Au-delà des rémunérations, les établissements publics de recherche font face à un choc budgétaire brutal lié à l’accumulation de charges non compensées. Au CNRS, la situation illustre cette tension. Baisse des subventions votées, hausse des cotisations retraite, glissement vieillesse technicité (GVT), mesures salariales et protection sociale complémentaire représentent environ 450 millions d’euros sur 2025 et 2026. «Pour 2026, nous avons fait voter un budget initial en déficit de 239 millions d’euros. Nous l’absorbons grâce à notre trésorerie, mais ce n’est pas soutenable à moyen terme et cela ne pourra pas être renouvelé», alerte Antoine Petit, président-directeur général du CNRS.
Une inquiétude partagée par l’industrie
Relativement épargnés par les coupes budgétaires directes, les industriels s’inquiètent néanmoins de la fragilisation de l’écosystème de recherche. «Tous les pays qui réussissent ont une recherche publique forte. Le privé en dépend directement», insiste Marko Erman, directeur scientifique de Thales. Le groupe, qui emploie 33500 personnes en R&D, s’appuie sur un réseau dense de collaborations académiques, notamment avec le CNRS, l’Inria et le CEA. Symbole de cet affaiblissement, la France forme deux fois moins de docteurs que l’Allemagne, et le doctorat y reste un ascenseur social incertain, en particulier dans les filières scientifiques et technologiques.

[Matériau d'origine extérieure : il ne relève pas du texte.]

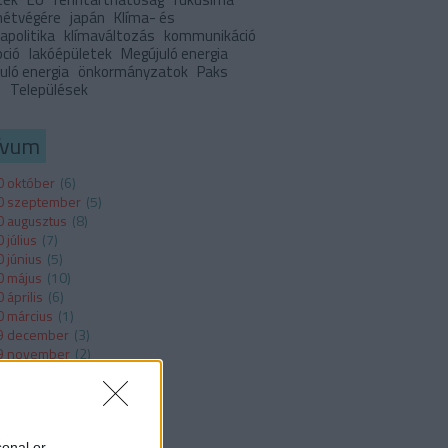
 hétvégére
japán
Klíma- és
apolitika
klímaváltozás
kommunikáció
pció
lakóépületek
Megújuló energia
uló energia
önkormányzatok
Paks
I
Települések
ívum
 október
(
6
)
0 szeptember
(
5
)
 augusztus
(
8
)
 július
(
7
)
 június
(
5
)
 május
(
10
)
 április
(
6
)
 március
(
1
)
9 december
(
3
)
9 november
(
2
)
 május
(
1
)
 március
(
1
)
ább
...
sonal or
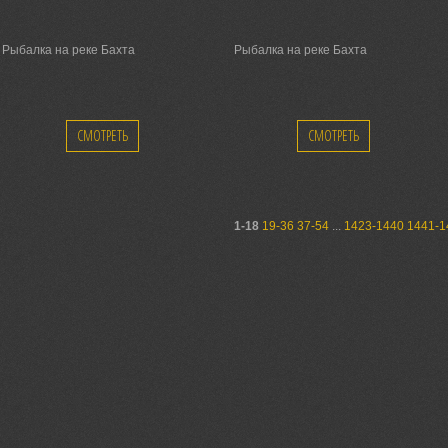
Рыбалка на реке Бахта
Рыбалка на реке Бахта
СМОТРЕТЬ
СМОТРЕТЬ
1-18
19-36
37-54
...
1423-1440
1441-1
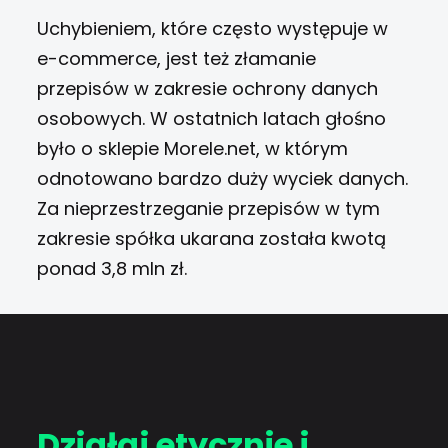
Uchybieniem, które często występuje w
e-commerce, jest też złamanie
przepisów w zakresie ochrony danych
osobowych. W
ostatnich latach
głośno
było o sklepie Morele.net, w którym
odnotowano bardzo duży wyciek danych.
Za nieprzestrzeganie przepisów w tym
zakresie spółka ukarana została kwotą
ponad 3,8 mln zł.
Działaj etycznie i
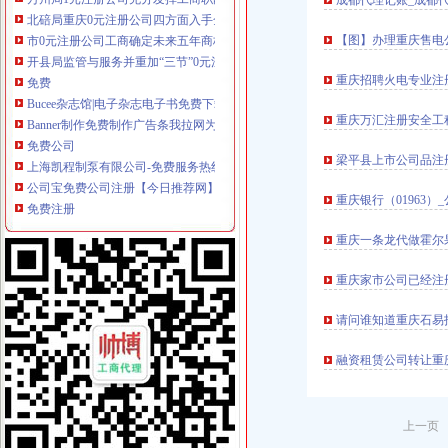
成都代理记账_成都
北碚局重庆0元注册公司四方面入手全面部署企业年检工作
市0元注册公司工商确定未来五年商标发展工作目标
【图】办理重庆售电
开县局监管与服务并重加“三节”0元注册公司流程市场监管
免费
重庆招聘火电专业注
Bucee杂志馆|电子杂志电子书免费下载|PDF电子杂志电子书免费下载
Banner制作免费制作广告条我拉网为中国站长提供新动力
重庆万汇注册安全工
免费公司
上海凯程制泵有限公司-免费服务热线：
梁平县上市公司品注
公司宝免费公司注册【今日推荐网】
免费注册
重庆银行（01963
免费注册有体验金_免费注册有体验金-华股财经
英国亚马逊Prime会员免费注册全攻略-晒单与测评
重庆一条龙代做霍尔
免费注册公司流程
深圳注册公司_深圳公司注册_深圳代办营业执照_注册公司流程及费用_
重庆家市公司已经注
2017工商新政策流程及费用_常州代理记账_常州代办营业执照_常州
0元注册公司流程
请问谁知道重庆石易
代理记账注册公司,企业年检变更注册转让公司,零元注册上海公
郑州淘丁0元注册公司,一般纳税人,工商服务保障全程-郑州58同城
融资租赁公司转让重
一元注册公司流程
北京集团公司注册流程大全苏州公司注册今题网
深圳市公司注册有什么要求？-威海新闻网
上一页 
一元公司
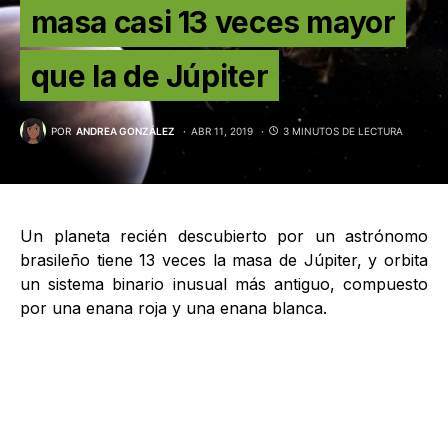
masa casi 13 veces mayor
que la de Júpiter
POR
ANDREA GONZÁLEZ
ABR 11, 2019
3 MINUTOS DE LECTURA
Un planeta recién descubierto por un astrónomo
brasileño tiene 13 veces la masa de Júpiter, y orbita
un sistema binario inusual más antiguo, compuesto
por una enana roja y una enana blanca.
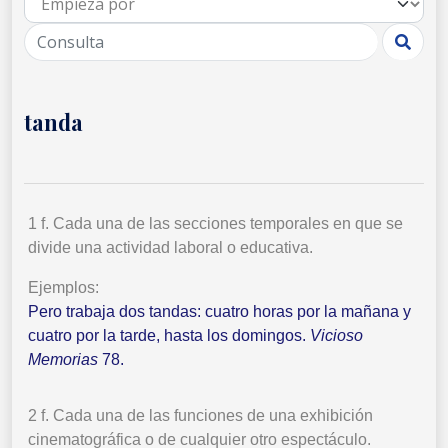
tanda
1 f. Cada una de las secciones temporales en que se
divide una actividad laboral o educativa.
Ejemplos:
Pero trabaja dos tandas: cuatro horas por la mañana y
cuatro por la tarde, hasta los domingos.
Vicioso
Memorias
78.
2 f. Cada una de las funciones de una exhibición
cinematográfica o de cualquier otro espectáculo.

Dans ce contexte, la remise en question du crédit d’impôt recherche (CIR), qui représente près de 8 milliards d’euros par an, refait surface. «C’est un dispositif opaque, dont l’efficacité est discutable. Une partie de l’argent public est détournée vers des usages sans lien direct avec la recherche», critique Julien Diaz, directeur de recherche à l’Inria et secrétaire général adjoint du SNCS-FSU, qui plaide pour sa suppression ou sa refonte.
Une chose est certaine : l’un des objectifs phares de la LPR — porter l’effort national de recherche à 3% du PIB — reste hors de portée. En 2024, la dépense intérieure de R&D stagnait à 2,18% du PIB, en recul par rapport à 2022. Une trajectoire qui interroge la capacité de la France à tenir ses ambitions scientifiques et industrielles à long terme.